Our governments are now openly hitting the ordinary people hardest, and have not suggested any tax at all on the rich. Capitalism is no nicer than it ever has been, notwithstanding the Olympic legacies and feel good factors blarneyed around by our leaders. The working classes, which includes everyone who has to work to live—blue collar, white collar and “middle class” workers running small businesses—are the ones who will suffer. We must stand up for ourselves.
Needs of the Hour
Let us make the government:
- take the big banks into full public ownership
- stop giving tax payers’ money to private firms for them to pay out as dividends
- regulate the banks to serve their proper function to fund industrial investment
- ease the credit crunch and reduce bank charges
- provide alternatives to house repossessions
- take back control of interest rates from the Bank of England, to get a fair balance between borrowers and savers
- stop the domination of British economic policy by the City of London
- give priority to manufacturing, new technology, and research and development.

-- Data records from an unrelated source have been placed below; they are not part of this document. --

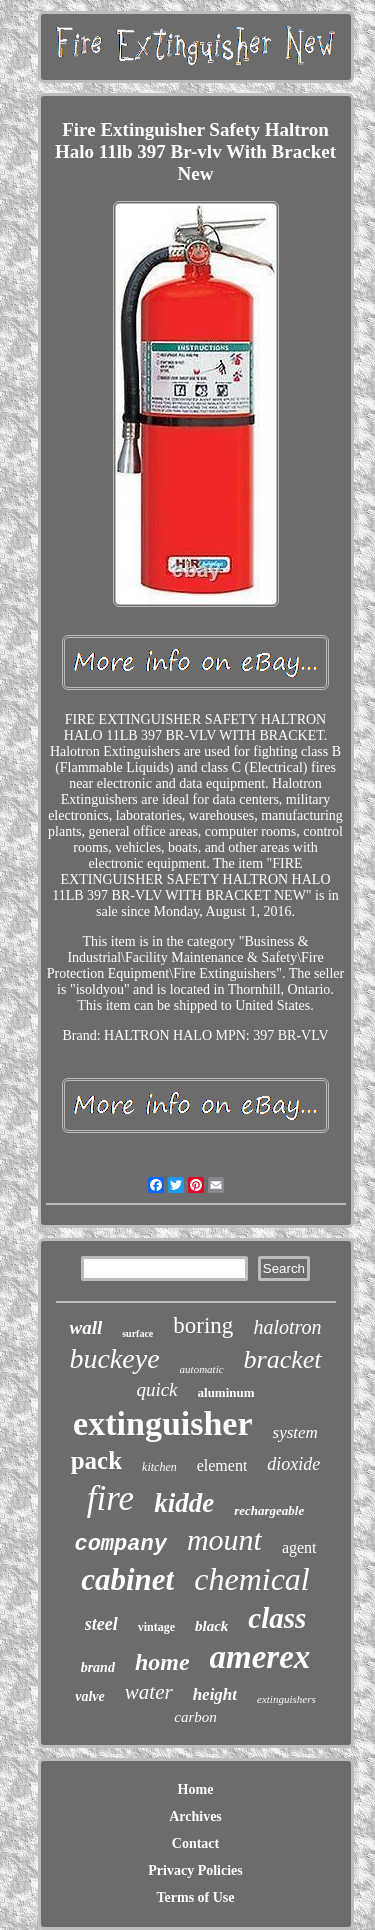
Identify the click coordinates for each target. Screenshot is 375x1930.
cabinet (127, 1579)
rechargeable (269, 1510)
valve (90, 1696)
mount (224, 1539)
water (149, 1692)
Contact (195, 1843)
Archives (195, 1816)
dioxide (293, 1464)
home (162, 1662)
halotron (287, 1327)
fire (110, 1498)
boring (203, 1325)
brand (98, 1667)
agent (299, 1547)
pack (96, 1460)
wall (85, 1327)
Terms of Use (195, 1897)
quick (156, 1389)
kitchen (159, 1467)
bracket (283, 1359)
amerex (260, 1657)
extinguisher (162, 1423)
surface (137, 1333)
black (211, 1626)
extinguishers (286, 1699)
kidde (184, 1503)
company (120, 1544)
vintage (156, 1627)
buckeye (114, 1358)
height (215, 1694)
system (295, 1432)
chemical (252, 1579)
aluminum (226, 1392)
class (277, 1618)
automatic (202, 1369)
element (222, 1465)
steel (101, 1624)
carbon (195, 1717)
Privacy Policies (195, 1870)
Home (196, 1789)
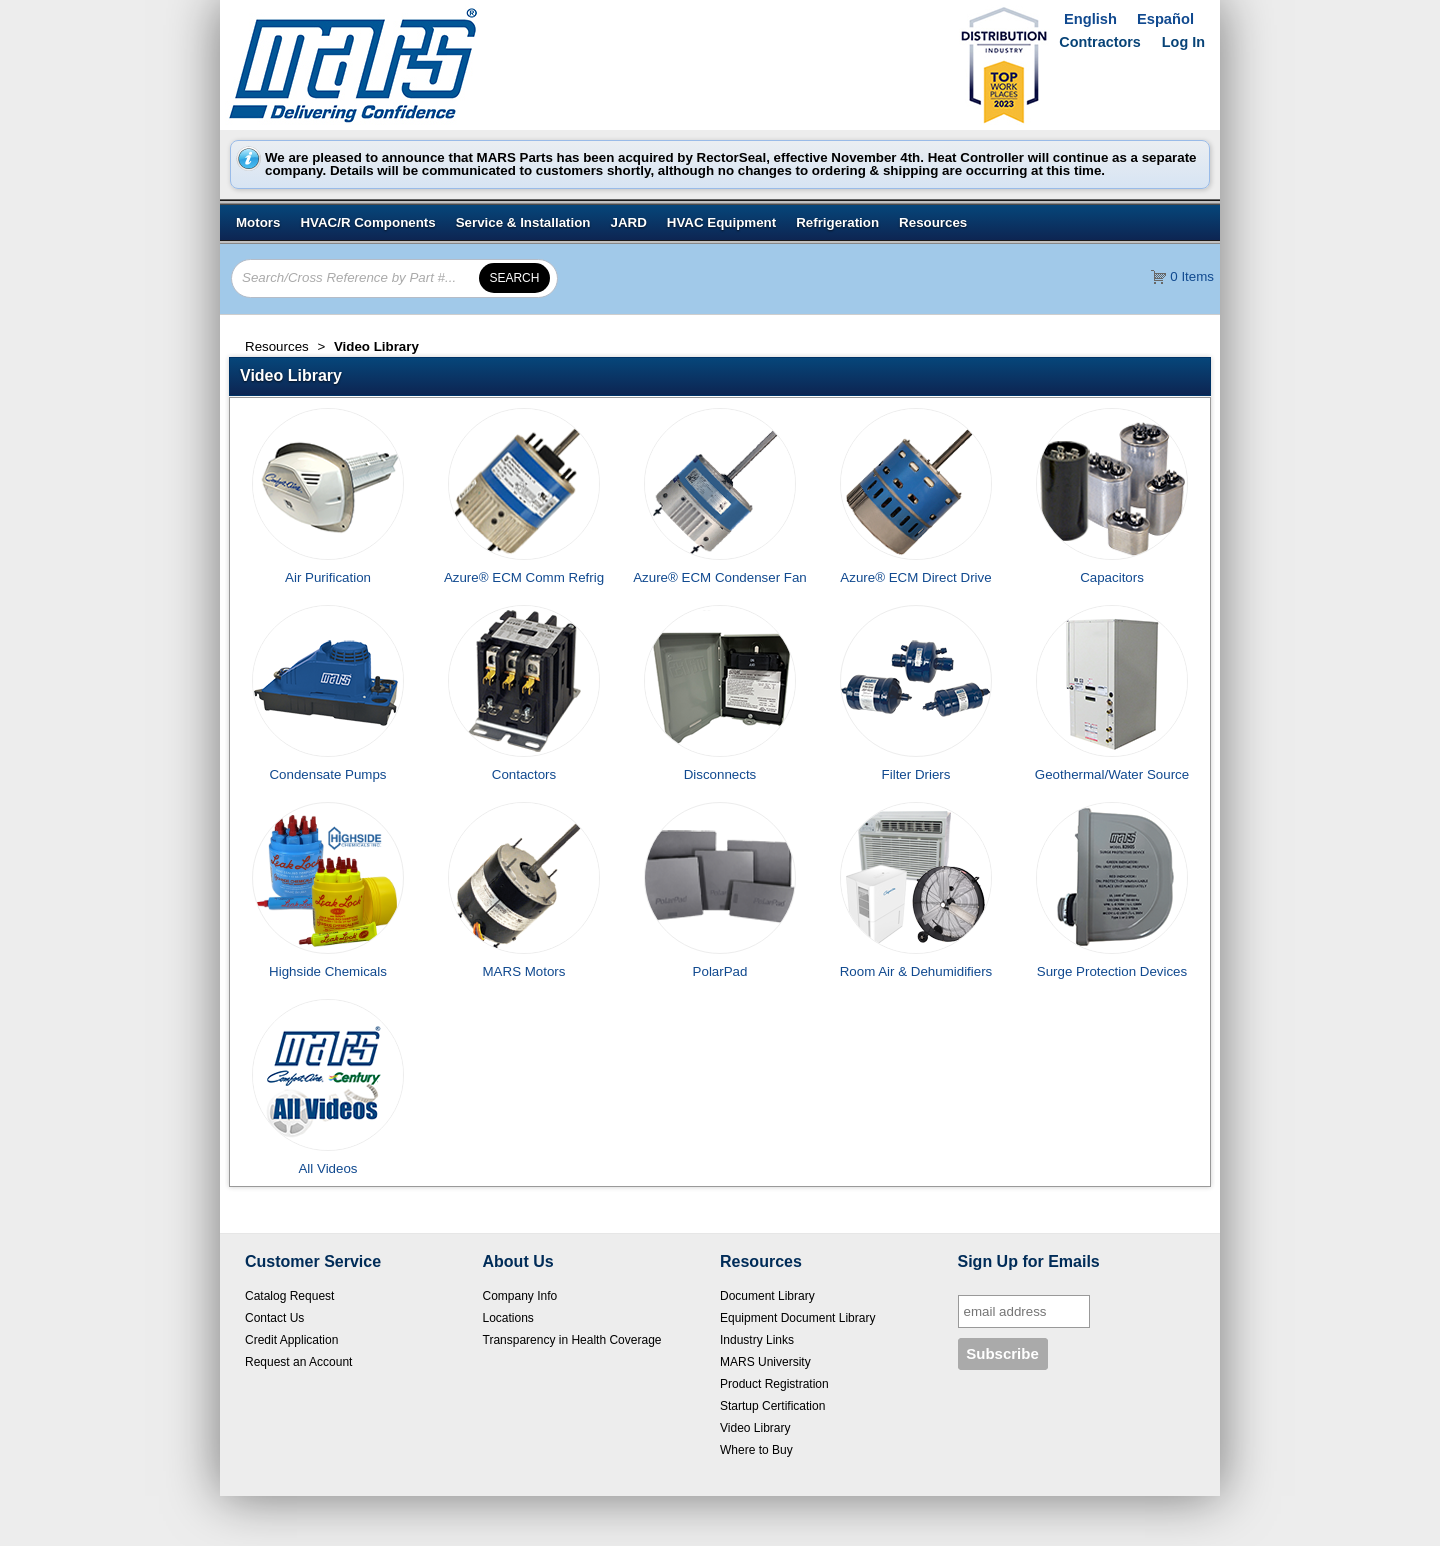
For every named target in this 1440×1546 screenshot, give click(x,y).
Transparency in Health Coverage (572, 1340)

Trades unions should campaign to achieve:
- a rebuttal of the inevitable “there is no alternative” whine of capitalist governments, when the plain aim of policy is to transfer wealth from the poor to the rich
- a united battle for higher wages, benefits and pensions, campaigning alongside pressure groups, students, pensioners and the unemployed
- a decent national minimum wage, including paying the full rate to all young workers, and enforcing equal pay for women
- a ban on mass redundancies in viable enterprises, with businesses taken into public ownership when the benefits of continuation clearly exceed the costs, including all social costs
- a slashing of domestic gas and fuel prices, with the big six energy monopolies nationalized along with companies subsidized out of our taxes like rail and coal industries
- increased government spending to stimulate the economy, including investing in a huge program of public sector house building, which should be financed by taxes on the rich and big business
- the abandoning of costly and dangerous plans to expand nuclear power and nuclear weapons, and instead government investment in renewable energy sources including clean coal and solar power.
None of this will do anything to change the economic system from capitalism, but in the struggle to improve our exploitation, we can raise awareness of the real solution—socialism. This crisis should have shown everyone that capitalism does not solve any of the social and economic problems we face. It causes problems that the mass of us ordinary people, who have to work to live, face daily.

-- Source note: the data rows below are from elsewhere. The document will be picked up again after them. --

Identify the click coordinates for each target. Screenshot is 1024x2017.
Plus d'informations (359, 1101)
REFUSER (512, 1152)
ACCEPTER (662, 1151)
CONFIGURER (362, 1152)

A united mass struggle around these issues would help mobilize and politicize millions of people and help to deepen political and class consciousness in Britain. It will strengthen the organized working class and make a revolutionary movement possible to take forward the struggle against capitalism and imperialism. A fairer socialist or communist system will remove the power of riches then all of us can get a fair chance of education, work and fulfilment.
After the setbacks on the left since Reagan and Thatcher introduced the saving policies for capitalism of monetarism and neo-liberalism, the task, especially among the young is to mobilize, agitate, educate and organize amongst the new generation of the working class, to fight for our future—a socialist future!